Re:Stop trying to teach what you don't understand (0)

Anonymous Coward | more than 2 years ago | (#40127837)

if it's not a series of tubes then what is it?

Re:Stop trying to teach what you don't understand (1)

bingoUV (1066850) | more than 2 years ago | (#40152879)

If you don't create a mechanism to keep Google out (e.g. robots.txt) then - by your own admission - you have opted to allow Googlebot to read what you publish to the world.

Allowing Google to do something does not mean asking Google to do it. Allowing does not involve "service".

Re:Incremental and/or parallel computing? (1)

Dark$ide (732508) | more than 2 years ago | (#40130677)

What happens when Google chooses to ignore my carefully crafted robots.txt?

If they then download the my javascript experiment and run it at their cost, that's their problem.

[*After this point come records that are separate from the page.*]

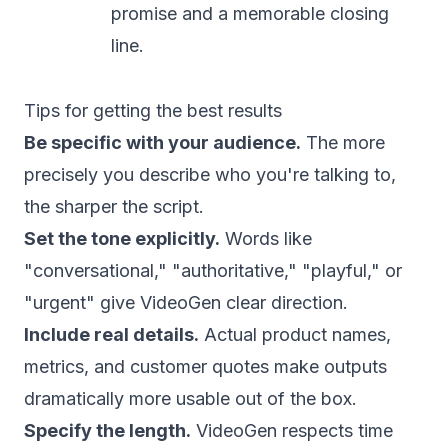
promise and a memorable closing
line.
Tips for getting the best results
Be specific with your audience.
The more
precisely you describe who you're talking to,
the sharper the script.
Set the tone explicitly.
Words like
"conversational," "authoritative," "playful," or
"urgent" give VideoGen clear direction.
Include real details.
Actual product names,
metrics, and customer quotes make outputs
dramatically more usable out of the box.
Specify the length.
VideoGen respects time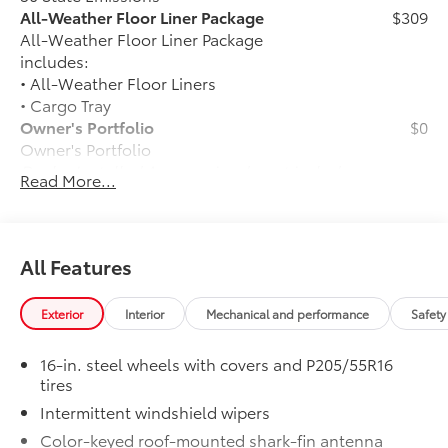
All-Weather Floor Liner Package
$309
All-Weather Floor Liner Package
includes:
• All-Weather Floor Liners
• Cargo Tray
Owner's Portfolio
$0
Owner's Portfolio
Dealer Installed Accessories do not include any
Read More...
additional optional accessories customer may choose
to add to vehicle.
All Features
Exterior
Interior
Mechanical and performance
Safety
16-in. steel wheels with covers and P205/55R16
tires
Intermittent windshield wipers
Color-keyed roof-mounted shark-fin antenna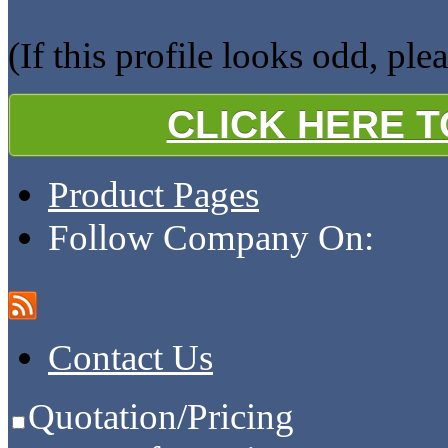
(If this profile looks odd, ple
CLICK HERE 
Product Pages
Follow Company On:
Contact Us
Quotation/Pricing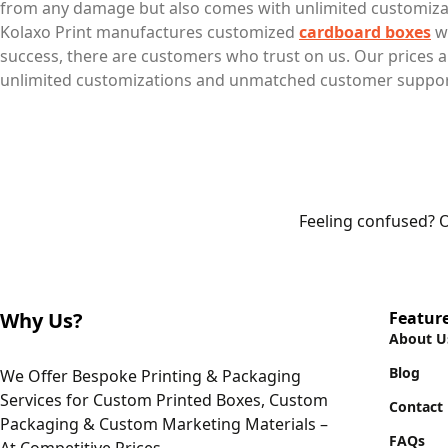
from any damage but also comes with unlimited customizat
Kolaxo Print manufactures customized
cardboard boxes
wi
success, there are customers who trust on us. Our prices
unlimited customizations and unmatched customer support
Feeling confused? O
Why Us?
Featur
About U
Blog
We Offer Bespoke Printing & Packaging
Services for Custom Printed Boxes, Custom
Contact
Packaging & Custom Marketing Materials –
FAQs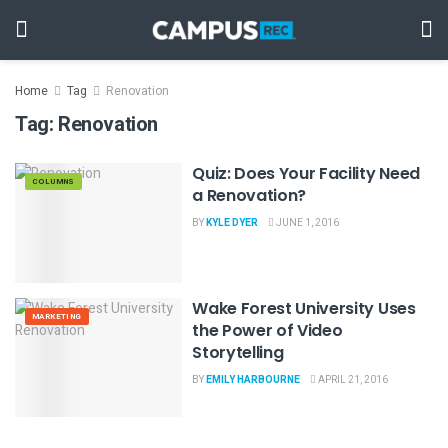
Home
Tag
Renovation
Tag:
Renovation
Quiz: Does Your Facility Need
COLUMNS
a Renovation?
BY
KYLE DYER
JUNE 1, 2016
Wake Forest University Uses
MARKETING
the Power of Video
Storytelling
BY
EMILY HARBOURNE
APRIL 21, 2016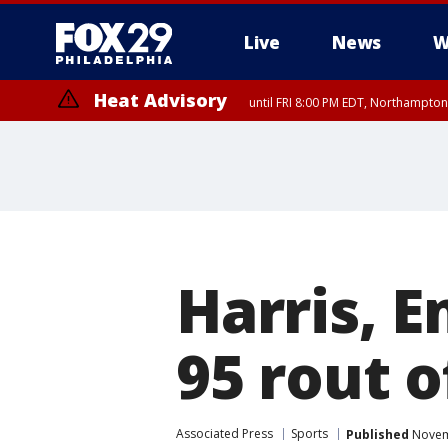
Live
News
W
Heat Advisory
until FRI 8:00 PM EDT, Northampto
Heat Advisory
until SAT 8:00 PM EDT, Eastern Chester County, Eastern Montgomery
County, Northwestern Burlington County, Mercer County, Ocean Coun
Harris, E
95 rout o
Associated Press
Sports
Published
Novemb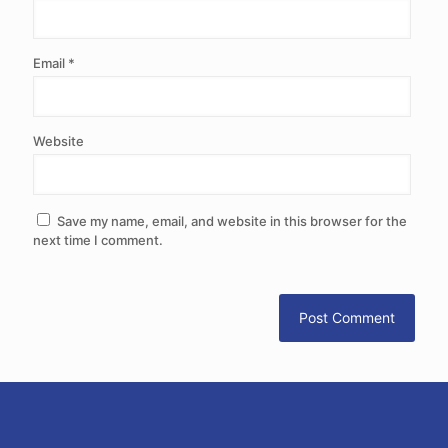
Email
*
Website
Save my name, email, and website in this browser for the
next time I comment.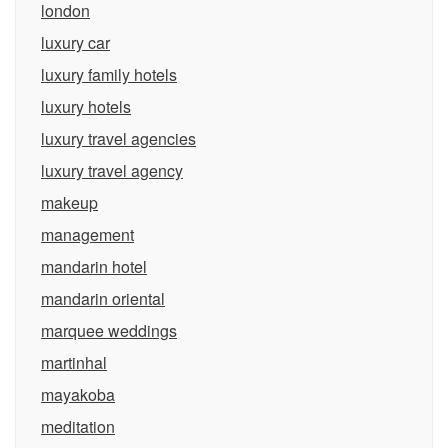
london
luxury car
luxury family hotels
luxury hotels
luxury travel agencies
luxury travel agency
makeup
management
mandarin hotel
mandarin oriental
marquee weddings
martinhal
mayakoba
meditation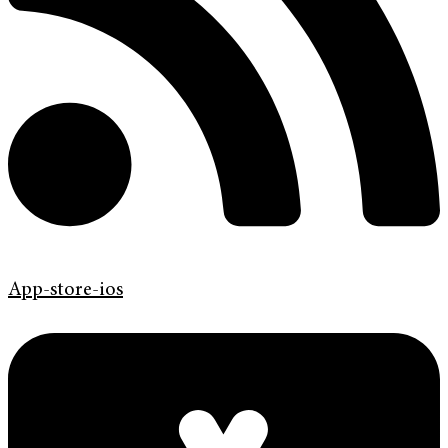
App-store-ios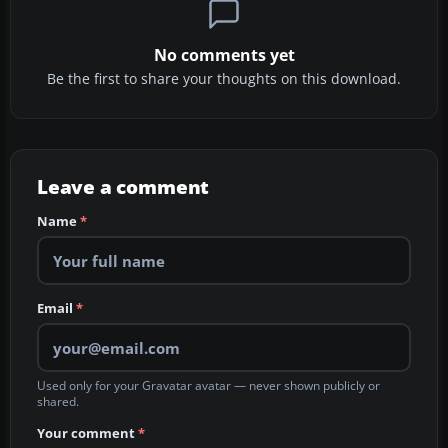
No comments yet
Be the first to share your thoughts on this download.
Leave a comment
Name
*
Email
*
Used only for your Gravatar avatar — never shown publicly or
shared.
Your comment
*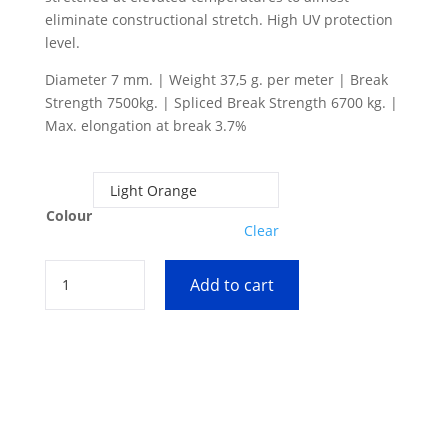
eliminate constructional stretch. High UV protection
level.
Diameter 7 mm. | Weight 37,5 g. per meter | Break
Strength 7500kg. | Spliced Break Strength 6700 kg. |
Max. elongation at break 3.7%
Colour
Clear
7
Add to cart
mm
DynIce
Dux
quantity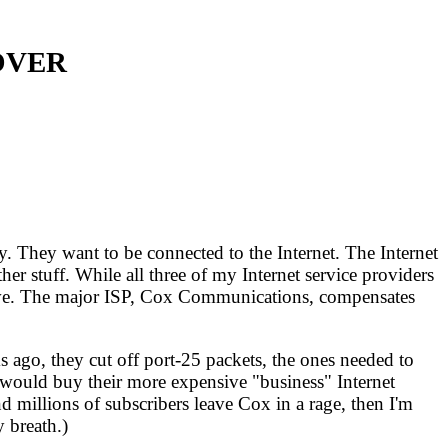
OVER
. They want to be connected to the Internet. The Internet
er stuff. While all three of my Internet service providers
ictive. The major ISP, Cox Communications, compensates
 ago, they cut off port-25 packets, the ones needed to
 I would buy their more expensive "business" Internet
nd millions of subscribers leave Cox in a rage, then I'm
y breath.)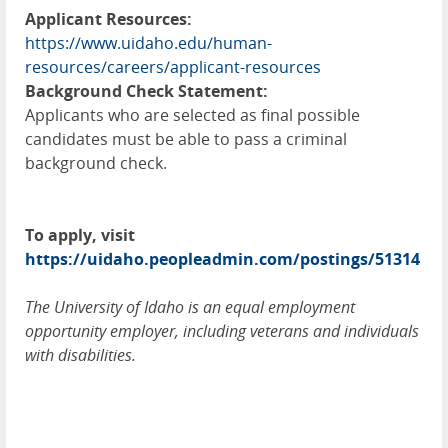
Applicant Resources:
https://www.uidaho.edu/human-
resources/careers/applicant-resources
Background Check Statement:
Applicants who are selected as final possible
candidates must be able to pass a criminal
background check.
To apply, visit
https://uidaho.peopleadmin.com/postings/51314
The University of Idaho is an equal employment
opportunity employer, including veterans and individuals
with disabilities.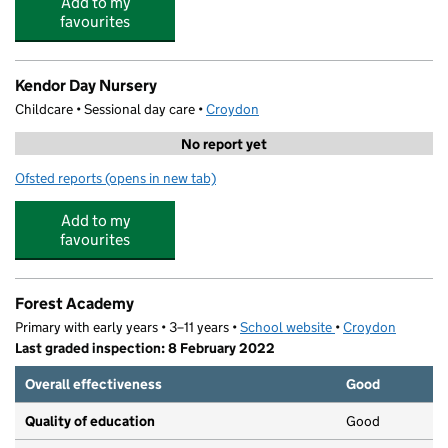
Add to my
favourites
Kendor Day Nursery
Childcare • Sessional day care •
Croydon
No report yet
Ofsted reports
(opens in new tab)
for Kendor Day Nursery
Add to my
favourites
Forest Academy
Primary with early years • 3–11 years •
School website
(opens in new tab)
•
Croydon
Last graded inspection: 8 February 2022
Overall effectiveness
Good
Quality of education
Good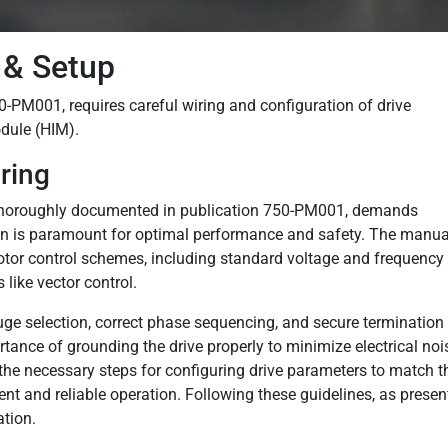
& Setup
0-PM001, requires careful wiring and configuration of drive
dule (HIM).
ring
, thoroughly documented in publication 750-PM001, demands
tion is paramount for optimal performance and safety. The manua
motor control schemes, including standard voltage and frequency
like vector control.
ge selection, correct phase sequencing, and secure termination 
nce of grounding the drive properly to minimize electrical noi
s the necessary steps for configuring drive parameters to match t
ent and reliable operation. Following these guidelines, as presen
ation.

When I can trust crawlers to not ignore my robots.txt I'll stop using fail2ban on my apache logs.

Re:Incremental and/or parallel computing? (0)

postbigbang (761081) | about 2 years ago | (#40119795)

There is no reason to believe, as the research is scant at best, that Google even respects a robots.txt file. They are a vacuum hose attached to an analytic engine, easily metaphorized to Steven King's Langoliers.

Here's your sign (2)

Zero__Kelvin (151819) | about 2 years ago | (#40123499)

"There is no reason to believe, as the research is scant at best, that Google even respects a robots.txt file [google.com] .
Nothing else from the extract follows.